Yesterday’s post on space saving techniques generated a few comments. It seemed worthwhile to highlight a few of the comments for a wider audience.
- Various people have pointed out that clang and GCC support a -Wpadded option to warn when padding is necessary inside of a structure. Visual C++ supports warning C4280 that does the same thing. You can enable this warning in Visual C++ by passing /we4280 on the compiler command line. I’m fairly certain this warning would generate a lot of output, but it might be worthwhile to comb through the output and see if anything interesting turns up.
- David Major pointed out the /d1reportAllClassLayout switch for Visual C++, which prints the class layout of all the classes in the compilation unit. If you’re only interested in a single class, you can use /d1reportSingleClass$NAME to narrow the report down to the class with $NAME. GCC used to have something similar in -fdump-class-hierarchy, but that option has been removed.
- Benoit Girard asked if he could see a list of the 50 largest things on a Linux build. Forthwith, I present the 50 largest objects and the 50 largest functions in libxul for an x86-64 Linux optimized build. One thing to note about the objects is that they’re not all in the same section; the seventh field in readelf output tells you the section index. So for the linked list of objects above, section 15 is .rodata (read-only, shareable data), section 22 is .data (read-write non-shareable data), section 27 is .data.rel.ro (data that needs to have relocations applied at load time, but can be read-only thereafter, e.g. virtual function tables), and section 29 is .bss (zero-initialized memory). Unsurprisingly, string encoding/decoding tables are the bulk of the large objects, with various bits from WebRTC, JavaScript, and the Gecko profiler also making an appearance. Media codec-related functions appear to take up a large amount of space, along with some JavaScript functions, and a few things related to the HTML parser.

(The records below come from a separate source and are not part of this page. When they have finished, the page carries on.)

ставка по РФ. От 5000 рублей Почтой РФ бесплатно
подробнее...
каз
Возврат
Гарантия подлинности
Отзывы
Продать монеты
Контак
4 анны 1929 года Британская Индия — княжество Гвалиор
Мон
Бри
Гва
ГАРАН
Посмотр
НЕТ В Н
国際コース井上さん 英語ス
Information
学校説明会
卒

- A commenter by the name of “AnimalFriend” correctly pointed out that what you really want to know is which structures both have a lot of instances hanging around and have holes that you could fill. I don’t know of a good way to answer the first part without adding a lot of instrumentation (though perhaps you could catch a lot of cases by augmenting the MOZ_COUNT_CTOR macro to tell you which structures get allocated a lot). The second part can be answered by something like pahole.

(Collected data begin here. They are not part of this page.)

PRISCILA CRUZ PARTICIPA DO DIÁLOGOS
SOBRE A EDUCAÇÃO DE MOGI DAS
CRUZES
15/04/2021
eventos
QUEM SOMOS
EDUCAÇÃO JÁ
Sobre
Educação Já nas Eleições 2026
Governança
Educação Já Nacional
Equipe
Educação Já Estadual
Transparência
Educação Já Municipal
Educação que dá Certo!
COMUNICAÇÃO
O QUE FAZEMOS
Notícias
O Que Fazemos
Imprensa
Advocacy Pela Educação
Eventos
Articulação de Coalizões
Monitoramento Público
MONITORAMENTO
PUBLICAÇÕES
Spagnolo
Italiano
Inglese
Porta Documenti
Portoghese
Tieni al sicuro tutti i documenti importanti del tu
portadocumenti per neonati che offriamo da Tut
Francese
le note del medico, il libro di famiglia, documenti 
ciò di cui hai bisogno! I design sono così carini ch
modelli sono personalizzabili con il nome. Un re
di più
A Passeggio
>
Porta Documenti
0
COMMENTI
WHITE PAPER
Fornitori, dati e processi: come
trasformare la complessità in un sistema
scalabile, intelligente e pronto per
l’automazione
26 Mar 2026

- Alternatively, you could use something like access_profiler to tell you what fields in your objects get accessed and how often, then carefully packing those fields into the same cache line. The techniques access_profiler uses are also applicable to counting allocations of individual objects. Maybe we should start using something more access_profiler-like instead of MOZ_COUNT_CTOR and friends! Definitely more C++-ish, more flexible, and it eliminates the need to write the corresponding MOZ_COUNT_DTOR.

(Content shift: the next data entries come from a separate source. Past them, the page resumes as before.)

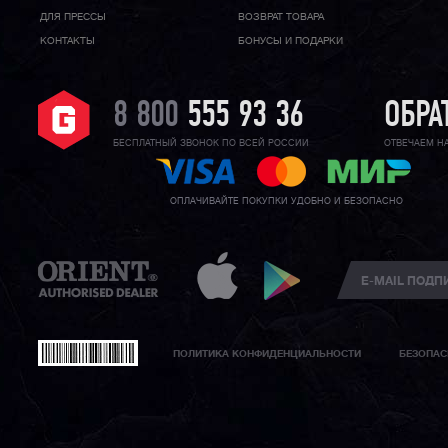
ДЛЯ ПРЕССЫ
ВОЗВРАТ ТОВАРА
КОНТАКТЫ
БОНУСЫ И ПОДАРКИ
8 800
555 93 36
ОБРА
БЕСПЛАТНЫЙ ЗВОНОК ПО ВСЕЙ РОССИИ
ОТВЕЧАЕМ Н
ОПЛАЧИВАЙТЕ ПОКУПКИ УДОБНО И БЕЗОПАСНО
ПОЛИТИКА КОНФИДЕНЦИАЛЬНОСТИ
БЕЗОПАС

So the table you posted kind of proves my suspicion that the method can only find static objects?
That’s correct.
Hmm. So looking at the largest functions, mozilla::dom::Register is basically registering all the WebIDL bindings. We could try to convert this from a bunch of function calls to a data table and a single function call. Worthwhile?
Hm. Register is ~27K of code. There’s ~500 calls to RegisterDefineDOMInterface in that function, which means that each call is ~50 bytes. A data table would be 24 bytes/entry (8 bytes for the DefineInterface hook, 8 bytes for the ConstructorEnabled pointer, 8 full bytes for the name pointer or index into a global table). Then with a relocation for the DefineInterface hook and the ConstructorEnabled pointer (24 bytes each), you’re already over 50 bytes/entry. I haven’t looked at ARM, but the considerations are probably similar…though relocations might be discounted somewhat because of elfhack.
You might be able to save some space by sticking all the strings in a table and just indexing out of that; that would save you some space on ARM (and x86?) because you’d only have one pointer to refer to for the PC-relative load to get at the strings instead of N pointers for individual strings. Maybe?
(I realize that not all the calls are for RegisterDefineDOMInterface. But the considerations for RegisterNavigatorDOMConstructor are similar.)
It looks like we are calling nsString’s constructor and destructor for every RegisterDefineDOMInterface call in that function…surely we can do better than that!
You could pass const char16_t* strings instead of const nsString& strings there, that would save you some constructions and destructions, assuming that all of the strings in question are really literals.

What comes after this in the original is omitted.